Date: Sat, 15 Nov 1997 16:55:49 -0600

From: Thomas Creswell creswell[AT SYMBOL GOES HERE]CROWN.NET

Subject: Re: VETERANS DAY SPECIAL: World War



Gregory {Greg} Downing wrote:



At 11:39 AM 11/15/97 -0500, you wrote:

On Sat, 15 Nov 1997, Gregory {Greg} Downing wrote:



In 1919 they were innocent enough not to realize they would need to number

them (that's not an original comment from me; I read or heard it somewhere).



Actually, the term _First World War_ appears at least as early as 1920.

In that year, Charles a Court Repington published a book entitled _The

First World War, 1914-1918_.





Well, I should know by this point never to rely on what a historian says

about language-usage -- they're historians "rerum," not historians

"verborum" aka etymologists....



But who knew there'd be a second in 1920, besides maybe John Maynard Keynes

in his _Economic Consequences of the Peace_ (1919)?

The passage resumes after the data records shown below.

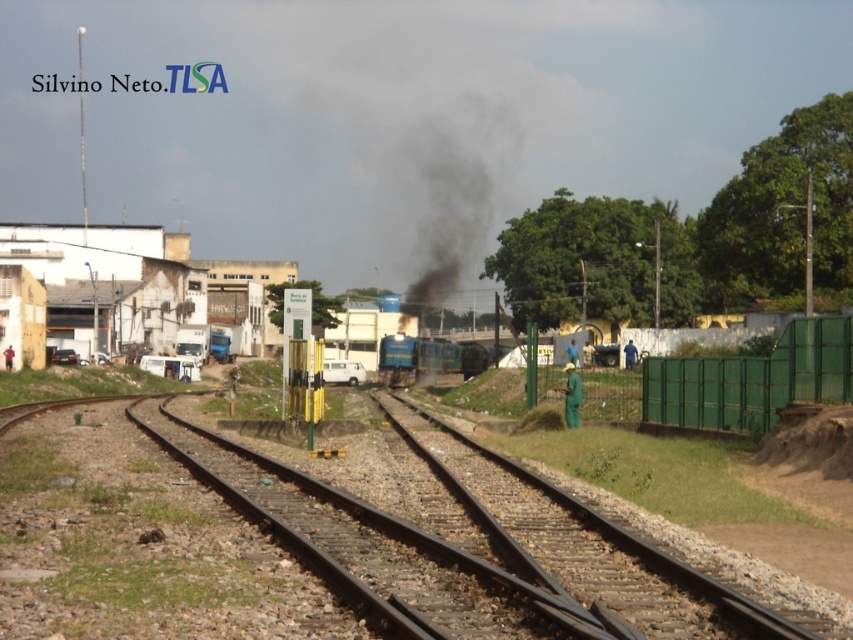 Consider the image. You are standing at the edge of the railway tracks and see the metal train tracks at center and the blue metallic train at center. Which object is closer to you?

The metal train tracks at center are closer to the viewer than the blue metallic train at center.

You are a railway inspector checking the tracks. You notice the metal train tracks at center and the brown gravel train track at center. Which one is located to the left when facing the direction the train is moving?

The metal train tracks at center is positioned on the left side of brown gravel train track at center, so when facing the direction the train is moving, the metal train tracks at center would be on the left.

You are a photographer standing at the edge of the railway. You want to take a photo of the metal train tracks at center and the blue metallic train at center. Which object will appear smaller in the photo?

The metal train tracks at center will appear smaller in the photo because it is shorter than the blue metallic train at center. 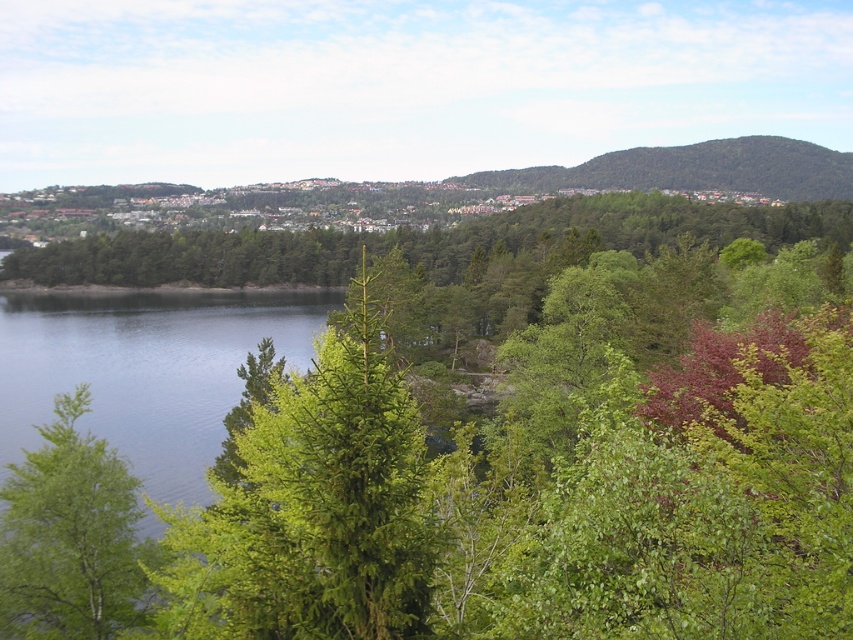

I wonder what CaCR's

insight/agenda/etc. was in assigning an ordinal in 1920? Do you know off the

top of your head from having seen the cite? Seems like titling the book that

in 1919 would be a pretty provocative thing to do. Maybe the pessimistic

aspect of postwar mood or Zeitgeist was at work (cf. the huge success of

Spengler's _Untergang des Abendlandes_/_Decline of the West_ in about

1919-20 right after the book appeared).



Greg Downing/NYU, at greg.downing[AT SYMBOL GOES HERE]nyu.edu or downingg[AT SYMBOL GOES HERE]is2.nyu.edu



Has it not occurred to anyone to read the book title _First World War_as

"First Ever World War" in other words "This book is about the first

world war that has ever occurred"?



That reading seems more likely to me than any reading ascribing

prescience to the author. Ambiguity is a characteristic of language.